The Daily Telegraph ran a piece in its defence; The Guardian, meanwhile, did not comment at all, supposing that the 500th anniversary of the Reformation was a more significant moment in world history.

 

THE Swedish Lutheran Church was in trouble of its own: it has a staff of 64 in the com­­mun­ica­­­tions department, 63 of whom failed to stop the other one from tweeting out an animated gif of a Baroque Jesus twinkling with his fingers with the caption “When Taco Friday finally comes around!”

 

THERE was quite a lot of coverage of the curious case of Felix Ngole, a fundamentalist from Cameroon who had been studying for a degree in social work at Sheffield until the university was made aware of one of his post­ings on Facebook.

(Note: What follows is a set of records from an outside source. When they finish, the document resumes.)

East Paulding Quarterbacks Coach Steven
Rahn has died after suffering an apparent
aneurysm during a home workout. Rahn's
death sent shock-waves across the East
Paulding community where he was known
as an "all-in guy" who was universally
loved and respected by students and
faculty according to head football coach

In this, he had apparently “upheld the bib­lical view of homosexuality”, his barrister, Paul Diamond, said when Mr Ngole sued the uni­versity for throwing him off the course. Now the presence of Mr Diamond on your legal team is not a leading indicator of success: I can’t offhand remember a single case he has won of all the many he has brought, in an attempt to prove that Christians are discriminated against. But it does seem to raise wor­rying issues of principle if remarks made in private discussions on Facebook can be used against you two years later.

Mr Diamond and his employers, Christian Concern, say that there is no point in having the right to freedom of expression if the con­­­sequence of expressing your beliefs is that you lose your job. I would have thought that this depended rather on the beliefs and the job. It is perfectly legal to hold that polygamy is a desirable state of affairs, and that slavery is ordained by God. It is even possible to find biblical passages defending both practices. But to post them as biblical injunctions — or even, more plausibly, as Qur’anic injunctions — that should be obeyed today would disqualify you from teaching or social work.

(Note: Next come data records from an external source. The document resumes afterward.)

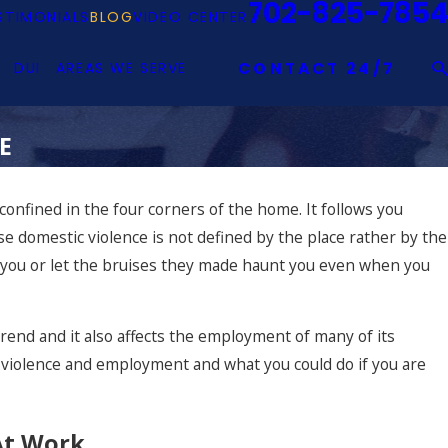
702-825-7854
STIMONIALS
BLOG
VIDEO CENTER
DUI
AREAS WE SERVE
CONTACT 24/7
E
 confined in the four corners of the home. It follows you
use domestic violence is not defined by the place rather by the
 you or let the bruises they made haunt you even when you
trend and it also affects the employment of many of its
ic violence and employment and what you could do if you are
At Work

The words that Mr Ngole posted were nowhere quoted in the reports. If he merely said that the Bible condemned homosexuality, or that he did not believe in gay marriage, I don’t see that that should lead to his losing his job, provided he did not act on these beliefs. If, on the other hand, he argued that God said that homosexuality was an abomination and punishable by death, with the implication that we today should take the same view, then the University of Sheffield was entirely right to conclude that he was unfit to be a social worker.

In a nice twist on debates about “radicalisa­tion”, he is now reported to be working vari­ously as “a supply teacher” and “a teacher of religious education”.

 

JUST how far the Ngole attitude can go was shown by a document put out by the Roman Catholic diocese of Madison, Wisconsin, offering pastoral guidance on the funerals of gay people. The closet is to close over them more completely than the grave. “There should be no mention of the ‘partner’ either by name or by other reference (nor reference to the unnatural union) in any liturgical booklet, prayer card, homily, sermon, talk by the priest, deacon, etc. . .

 “A great risk for scandal and confusion is for the name of the celebrating priest and/or the parish to be listed in any public (e.g., newspaper) or semi-public obituary or notice that also lists the predeceased or surviving ‘partner’ in some manner. This can’t happen for obvious reasons.”

Clearly, whoever wrote this knows a lot about the subject.

 

THE New York Times had a fantastically over-written story about the babies who died in a home for unmarried mothers in Tuam, in County Galway. I thought that it was pretty unfair to the Roman Catholic Church, but if you treat unmarried mothers as the diocese of Madison treats gay people, you will rouse hatreds that take centuries to quench. The Pope gets this, as does the Archbishop of Canterbury. But those people calling for a new Reformation over sexuality might remember just how much hatred the last one unleashed into the world.